Maybe that is why it beats with a consistent and increasingly loud rhythm. By the time the COVID-19 pandemic is just a memory, definitive changes will have taken place. Teams will be strengthened, fewer meetings will be in-person and coordination will no longer require a large nerve centre. Innovation is cooked up in two phases: making the everyday distinctive, and making what is distinctive every day. 

This is about building a solid foundation that will make a difference to our journalistic DNA. The transformation we are living through today is as dizzying as it is exciting, and will be even more so in the coming decade. Digital media needs to reach readers promptly with disruptive formulas: it needs to be faster and higher quality, with more verification and without indulging in the growing phenomenon of disinformation or ‘fake news.’ We are forced to follow the changing habits of our audiences, who are increasingly sophisticated and demanding of what they consume on specific platforms at different times of day. That is, no doubt, a fundamental part of our reinvention. 
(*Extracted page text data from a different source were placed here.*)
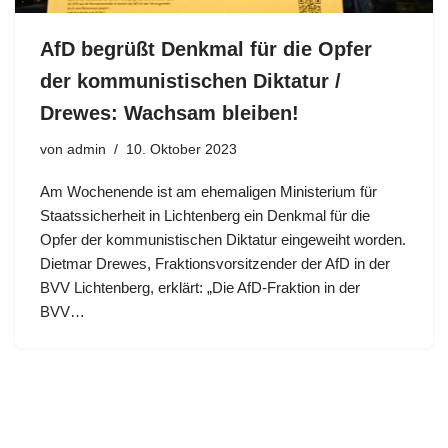
AfD begrüßt Denkmal für die Opfer
der kommunistischen Diktatur /
Drewes: Wachsam bleiben!
von
admin
10. Oktober 2023
Am Wochenende ist am ehemaligen Ministerium für
Staatssicherheit in Lichtenberg ein Denkmal für die
Opfer der kommunistischen Diktatur eingeweiht worden.
Dietmar Drewes, Fraktionsvorsitzender der AfD in der
BVV Lichtenberg, erklärt: „Die AfD-Fraktion in der
BVV…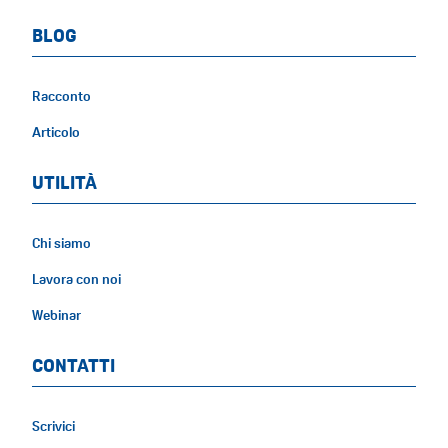
BLOG
Racconto
Articolo
UTILITÀ
Chi siamo
Lavora con noi
Webinar
CONTATTI
Scrivici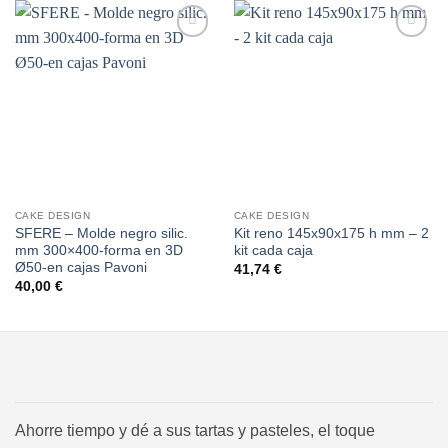
Añadir
Añadir
a la
a la
lista de
lista de
deseos
deseos
CAKE DESIGN
CAKE DESIGN
SFERE – Molde negro silic.
Kit reno 145x90x175 h mm – 2
mm 300×400-forma en 3D
kit cada caja
Ø50-en cajas Pavoni
41,74
€
40,00
€
Ahorre tiempo y dé a sus tartas y pasteles, el toque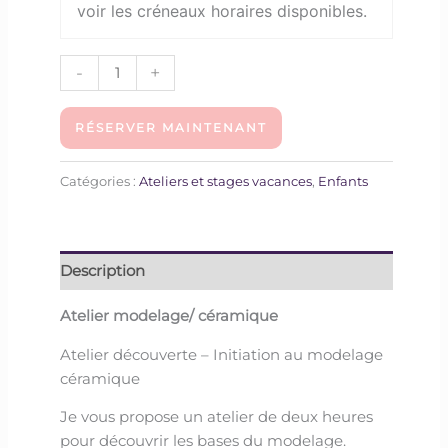
voir les créneaux horaires disponibles.
-
+
RÉSERVER MAINTENANT
Catégories :
Ateliers et stages vacances
,
Enfants
Description
Atelier modelage/ céramique
Atelier découverte – Initiation au modelage
céramique
Je vous propose un atelier de deux heures
pour découvrir les bases du modelage.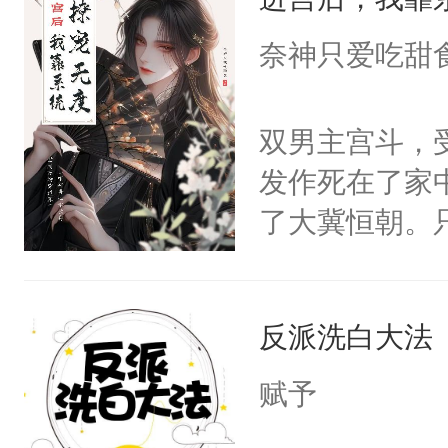
成为所有白莲
I，他们决定
奈神只爱吃甜
学子，莫之阳
莲花可不止有
双男主宫斗，
点脑袋，看着
发作死在了家
常见问题一：
了大冀恒朝。
教科书版：“
己的世界，并
样。”莫之阳
王名为云胤，
母的微笑：“
反派洗白大法
惜被人暗害，
留看着面前这
绝。主神知晓
赋予
人，突然醒悟
顾云去到大冀
问题二：废后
Although we have found a model that well might sustain local journalism for now, it will not be secured until society tames those tech titans who exert such extraordinary market power.


From a podcast that wishes its listeners a “good morning” and teaches them to optimize their time, to delve into history or to envision the future, to a newsletter summarizing the ten main stories you need to know before you get to the office. From a TV channel that does not sensationalise in its analysis, to a documentary several months in production released on YouTube. From showing what poverty looks like through the eyes of children, to making change by publishing official data previously kept under lock and key. All of this is produced in ways that trigger emotions, that share states of mind, but that above all expand horizons. New readers will also have other interests and habits: you have to be there to satisfy them, wherever they may be. Today LA NACION has some 40 million monthly individual users and creates between 250 and 270 digital stories every day. But it is not only that. It is no longer a one-way relationship between a broadcaster and a recipient, but a constant back-and-forth that allows us to ascertain the interests of each customer with a high level of precision.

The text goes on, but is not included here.